Prompt:
Report each line from the data below that holds the word "Rize".

----- Data -----

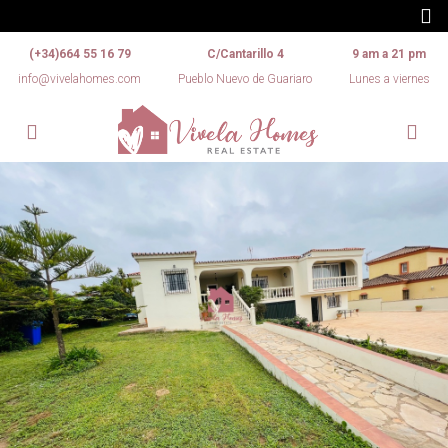
(+34)664 55 16 79
C/Cantarillo 4
9 am a 21 pm
info@vivelahomes.com
Pueblo Nuevo de Guariaro
Lunes a viernes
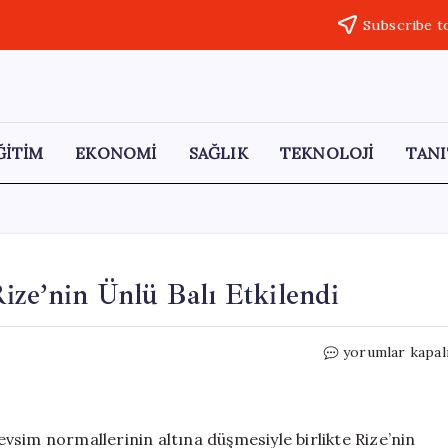
Subscribe t
ĞİTİM
EKONOMİ
SAĞLIK
TEKNOLOJİ
TANI
ize’nin Ünlü Balı Etkilendi
Anzer
yorumlar kapal
Yaylası’nda
Mayıs
Karı:
Rize’nin
vsim normallerinin altına düşmesiyle birlikte Rize’nin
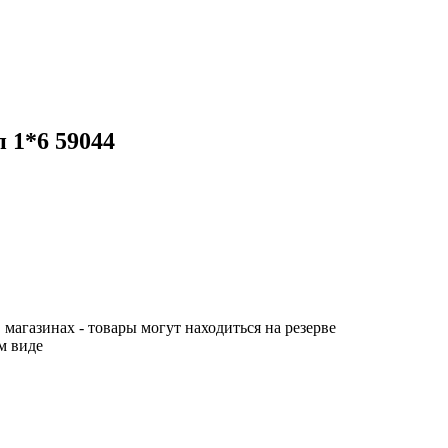
 1*6 59044
 магазинах - товары могут находиться на резерве
м виде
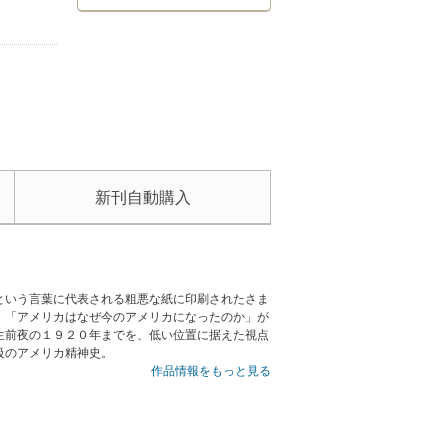
新刊自動購入
という言葉に代表される粗悪な紙に印刷されたさま
、「アメリカはなぜ今のアメリカになったのか」が
生前夜の１９２０年までを、低い位置に据えた視点
級のアメリカ精神史。
作品情報をもっと見る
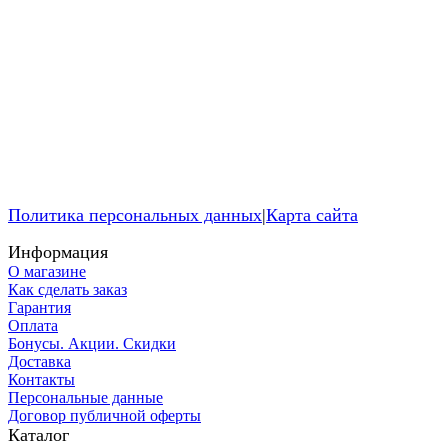
Политика персональных данных
|
Карта сайта
Информация
О магазине
Как сделать заказ
Гарантия
Оплата
Бонусы. Акции. Скидки
Доставка
Контакты​
Персональные данные
Договор публичной оферты
Каталог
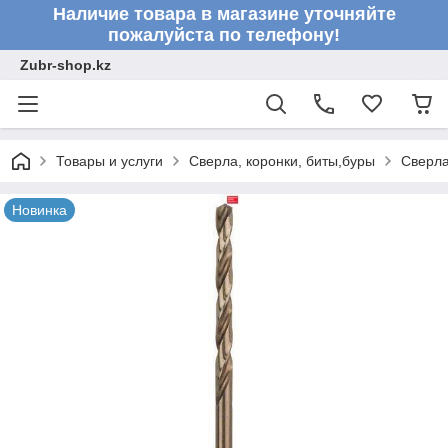
Наличие товара в магазине уточняйте
пожалуйста по телефону!
Zubr-shop.kz
Товары и услуги
Сверла, коронки, биты,буры
Сверл
Новинка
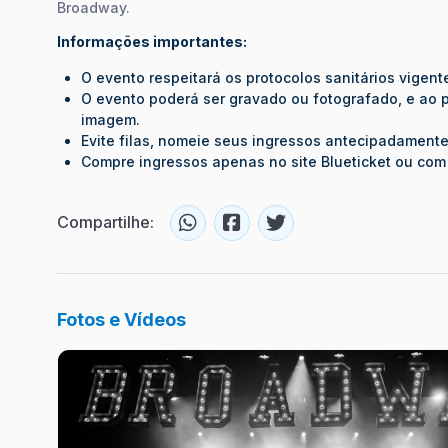
Broadway.
Informações importantes:
O evento respeitará os protocolos sanitários vigent
O evento poderá ser gravado ou fotografado, e ao par
imagem.
Evite filas, nomeie seus ingressos antecipadamente
Compre ingressos apenas no site Blueticket ou com
Compartilhe:
Fotos e Vídeos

-----

Result:
Rize’nin
vsim normallerinin altına düşmesiyle birlikte Rize’nin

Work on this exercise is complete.